Izabell,ja w Święta napiszę na spokojnie na temat tego postu :-) a tymczasem polecam Ci film dla dzieci ''Kraina lodu''jak obejrzysz,to od razu zrozumiesz moj zachwyt:-) spokojnych i radosnych Świąt.Agnieszka

Izabell pisze...

Ja juz w Polsce - na pewno sie wybiore - kocham Disneya! ;) Cieplych Swiat Aga! :*

Anonimowy pisze...

Ja czesto odczuwalam, ze nie naleze do spolecznosci, w ktorej przebywalam. Przez wiekszosc czasu tak bylo. Niedawno przyszlo mi do glowy to,ze rodzina w ktorej sie urodzilam i wychowalam to jakas pomylka!Nic nie pasowalo do mojego pojmowania swiata.
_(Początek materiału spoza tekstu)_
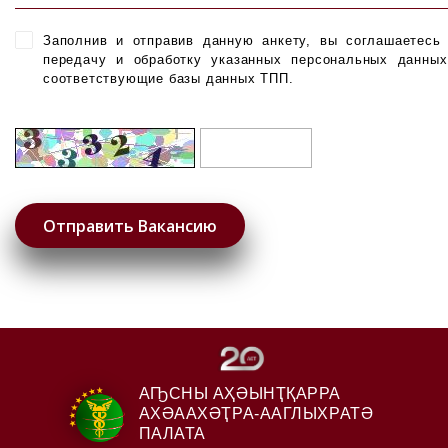
Заполнив и отправив данную анкету, вы соглашаетесь
передачу и обработку указанных персональных данны
соответствующие базы данных ТПП.
АҦСНЫ АҲӘЫНҬҚАРРА
АХӘААХӘҬРА-ААГЛЫХРАТӘ
ПАЛАТА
Dlatego sie buntowalam i sprzeciwialam. Jednoczesnie wychowywana w duchu katolicyzmu i bezwzglednego podporzadkowania niedzielnej mszy, mialam dziesiatki rozterek moralnych. Moj gniew byl skierowany do ojca i do kosciola za wielka niespojnosc. Tu mi kaza 'czcic ojca i matke swoja' a ten ojciec nie ma zadnych obowiazkow, wyzywa sie na rodzinie, robi obrzydliwe rzeczy i opowiada o wszystkim po pijanemu.Dla mnie jako dziecka to byli rodzice, doslownie 'obcy'. Jakbym zostala im przydzielona w ramach losowego programu.W domu nie bylo ani jednej ksiazki a ja uwielbialam czytac. Na szczescie byly biblioteki. W domu nie sluchalo sie muzyki/ oprocz disco polo. Sluchalam po kryjomu radiowych list przebojow w ojca aucie. Swieta byly dziwne.. udawane. Wiadomo czego mozna sie bylo spodziewac po ojcu alkoholiku. Ja dzieki terapii nabieram odpornosci na wplyw i odzdzialywania spoleczne. Ucze sie wyrazac swoje mysli zgodnie z tym co czuje. A nie jak kiedys moje wpojone przekonanie:powinnam mowic i robic zeby nikogo nie urazic i kazdego zadowolic. Dla mnie wazne jest spelnianie rol w spoleczenstwie. Niestety wiekszosc ludzi robi to doslownie na oslep a potem okazuje sie, ze nie tylko wyrzadzaja sobie krzywde ale i rania wszystkich wokol bez wyjatku.Wiec tak jak piszesz Izabell, przebudzenie to dar i nie zdarza sie kazdemu. Inaczej to bylby inny swiat. Nie wiem czy lepszy czy gorszy, moze latwiejszy dla mnie czy Ciebie. To tez znaczy, ze my rozmawiajac o tym dokladnie wiemy o co chodzi i to to samo odczuwamy :) Wesloych Swiat!

Izabell pisze...

Dokladnie, wplywy spoleczne sa ciagle i warto odnalezc swoj glos.